**Collected data:**
+ + + + +
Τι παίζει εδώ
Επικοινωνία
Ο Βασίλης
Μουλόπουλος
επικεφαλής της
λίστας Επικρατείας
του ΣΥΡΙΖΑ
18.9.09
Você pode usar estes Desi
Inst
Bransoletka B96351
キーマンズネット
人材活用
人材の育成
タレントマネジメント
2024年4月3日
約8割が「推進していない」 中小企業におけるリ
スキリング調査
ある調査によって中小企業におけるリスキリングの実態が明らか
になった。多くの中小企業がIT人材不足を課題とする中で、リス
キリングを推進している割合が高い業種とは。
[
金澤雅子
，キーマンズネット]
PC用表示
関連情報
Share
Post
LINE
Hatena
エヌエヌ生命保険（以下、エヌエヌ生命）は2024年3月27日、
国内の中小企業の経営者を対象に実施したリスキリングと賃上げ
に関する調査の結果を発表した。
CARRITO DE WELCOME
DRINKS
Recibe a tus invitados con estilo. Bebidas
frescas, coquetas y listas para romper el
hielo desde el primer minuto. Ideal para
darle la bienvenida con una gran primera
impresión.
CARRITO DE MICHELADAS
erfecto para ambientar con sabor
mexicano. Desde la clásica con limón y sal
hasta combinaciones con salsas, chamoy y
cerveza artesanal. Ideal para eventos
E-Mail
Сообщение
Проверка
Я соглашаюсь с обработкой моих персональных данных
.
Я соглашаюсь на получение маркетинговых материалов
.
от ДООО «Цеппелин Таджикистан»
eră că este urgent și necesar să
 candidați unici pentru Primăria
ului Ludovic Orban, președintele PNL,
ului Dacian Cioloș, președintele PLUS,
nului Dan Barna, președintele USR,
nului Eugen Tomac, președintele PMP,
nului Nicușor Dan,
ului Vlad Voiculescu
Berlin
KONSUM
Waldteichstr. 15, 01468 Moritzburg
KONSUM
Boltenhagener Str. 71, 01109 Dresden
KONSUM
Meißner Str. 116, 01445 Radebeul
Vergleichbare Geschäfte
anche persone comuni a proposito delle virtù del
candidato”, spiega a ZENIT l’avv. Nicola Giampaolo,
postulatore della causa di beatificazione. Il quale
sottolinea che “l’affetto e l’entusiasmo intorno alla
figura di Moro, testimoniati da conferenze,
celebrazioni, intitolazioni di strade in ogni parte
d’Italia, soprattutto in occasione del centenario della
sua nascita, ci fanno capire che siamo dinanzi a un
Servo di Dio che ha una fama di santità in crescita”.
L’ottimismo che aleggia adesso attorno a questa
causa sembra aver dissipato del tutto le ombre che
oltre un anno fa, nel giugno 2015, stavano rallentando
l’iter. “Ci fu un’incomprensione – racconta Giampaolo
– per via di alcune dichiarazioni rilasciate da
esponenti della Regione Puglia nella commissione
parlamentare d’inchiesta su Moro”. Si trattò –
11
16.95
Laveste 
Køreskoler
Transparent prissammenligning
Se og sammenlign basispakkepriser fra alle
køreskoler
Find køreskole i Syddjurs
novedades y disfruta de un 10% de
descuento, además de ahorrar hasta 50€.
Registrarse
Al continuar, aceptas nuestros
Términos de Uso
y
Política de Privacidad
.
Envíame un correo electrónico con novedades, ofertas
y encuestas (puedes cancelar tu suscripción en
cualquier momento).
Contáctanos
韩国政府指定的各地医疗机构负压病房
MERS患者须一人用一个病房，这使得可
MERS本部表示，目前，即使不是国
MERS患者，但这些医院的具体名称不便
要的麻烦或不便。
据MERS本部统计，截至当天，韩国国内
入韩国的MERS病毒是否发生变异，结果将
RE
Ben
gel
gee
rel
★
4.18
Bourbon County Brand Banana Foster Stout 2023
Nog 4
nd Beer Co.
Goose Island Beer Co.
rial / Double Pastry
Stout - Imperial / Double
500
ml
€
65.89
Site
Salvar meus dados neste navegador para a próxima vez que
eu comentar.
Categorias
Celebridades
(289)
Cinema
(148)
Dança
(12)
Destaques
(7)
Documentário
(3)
+ + + + +
**What is needed:** All the entries are to be set down exactly as they appear.

**Written solution:**
Τι παίζει εδώ
Επικοινωνία
Ο Βασίλης
Μουλόπουλος
επικεφαλής της
λίστας Επικρατείας
του ΣΥΡΙΖΑ
18.9.09
Você pode usar estes Desi
Inst
Bransoletka B96351
キーマンズネット
人材活用
人材の育成
タレントマネジメント
2024年4月3日
約8割が「推進していない」 中小企業におけるリ
スキリング調査
ある調査によって中小企業におけるリスキリングの実態が明らか
になった。多くの中小企業がIT人材不足を課題とする中で、リス
キリングを推進している割合が高い業種とは。
[
金澤雅子
，キーマンズネット]
PC用表示
関連情報
Share
Post
LINE
Hatena
エヌエヌ生命保険（以下、エヌエヌ生命）は2024年3月27日、
国内の中小企業の経営者を対象に実施したリスキリングと賃上げ
に関する調査の結果を発表した。
CARRITO DE WELCOME
DRINKS
Recibe a tus invitados con estilo. Bebidas
frescas, coquetas y listas para romper el
hielo desde el primer minuto. Ideal para
darle la bienvenida con una gran primera
impresión.
CARRITO DE MICHELADAS
erfecto para ambientar con sabor
mexicano. Desde la clásica con limón y sal
hasta combinaciones con salsas, chamoy y
cerveza artesanal. Ideal para eventos
E-Mail
Сообщение
Проверка
Я соглашаюсь с обработкой моих персональных данных
.
Я соглашаюсь на получение маркетинговых материалов
.
от ДООО «Цеппелин Таджикистан»
eră că este urgent și necesar să
 candidați unici pentru Primăria
ului Ludovic Orban, președintele PNL,
ului Dacian Cioloș, președintele PLUS,
nului Dan Barna, președintele USR,
nului Eugen Tomac, președintele PMP,
nului Nicușor Dan,
ului Vlad Voiculescu
Berlin
KONSUM
Waldteichstr. 15, 01468 Moritzburg
KONSUM
Boltenhagener Str. 71, 01109 Dresden
KONSUM
Meißner Str. 116, 01445 Radebeul
Vergleichbare Geschäfte
anche persone comuni a proposito delle virtù del
candidato”, spiega a ZENIT l’avv. Nicola Giampaolo,
postulatore della causa di beatificazione. Il quale
sottolinea che “l’affetto e l’entusiasmo intorno alla
figura di Moro, testimoniati da conferenze,
celebrazioni, intitolazioni di strade in ogni parte
d’Italia, soprattutto in occasione del centenario della
sua nascita, ci fanno capire che siamo dinanzi a un
Servo di Dio che ha una fama di santità in crescita”.
L’ottimismo che aleggia adesso attorno a questa
causa sembra aver dissipato del tutto le ombre che
oltre un anno fa, nel giugno 2015, stavano rallentando
l’iter. “Ci fu un’incomprensione – racconta Giampaolo
– per via di alcune dichiarazioni rilasciate da
esponenti della Regione Puglia nella commissione
parlamentare d’inchiesta su Moro”. Si trattò –
11
16.95
Laveste 
Køreskoler
Transparent prissammenligning
Se og sammenlign basispakkepriser fra alle
køreskoler
Find køreskole i Syddjurs
novedades y disfruta de un 10% de
descuento, además de ahorrar hasta 50€.
Registrarse
Al continuar, aceptas nuestros
Términos de Uso
y
Política de Privacidad
.
Envíame un correo electrónico con novedades, ofertas
y encuestas (puedes cancelar tu suscripción en
cualquier momento).
Contáctanos
韩国政府指定的各地医疗机构负压病房
MERS患者须一人用一个病房，这使得可
MERS本部表示，目前，即使不是国
MERS患者，但这些医院的具体名称不便
要的麻烦或不便。
据MERS本部统计，截至当天，韩国国内
入韩国的MERS病毒是否发生变异，结果将
RE
Ben
gel
gee
rel
★
4.18
Bourbon County Brand Banana Foster Stout 2023
Nog 4
nd Beer Co.
Goose Island Beer Co.
rial / Double Pastry
Stout - Imperial / Double
500
ml
€
65.89
Site
Salvar meus dados neste navegador para a próxima vez que
eu comentar.
Categorias
Celebridades
(289)
Cinema
(148)
Dança
(12)
Destaques
(7)
Documentário
(3)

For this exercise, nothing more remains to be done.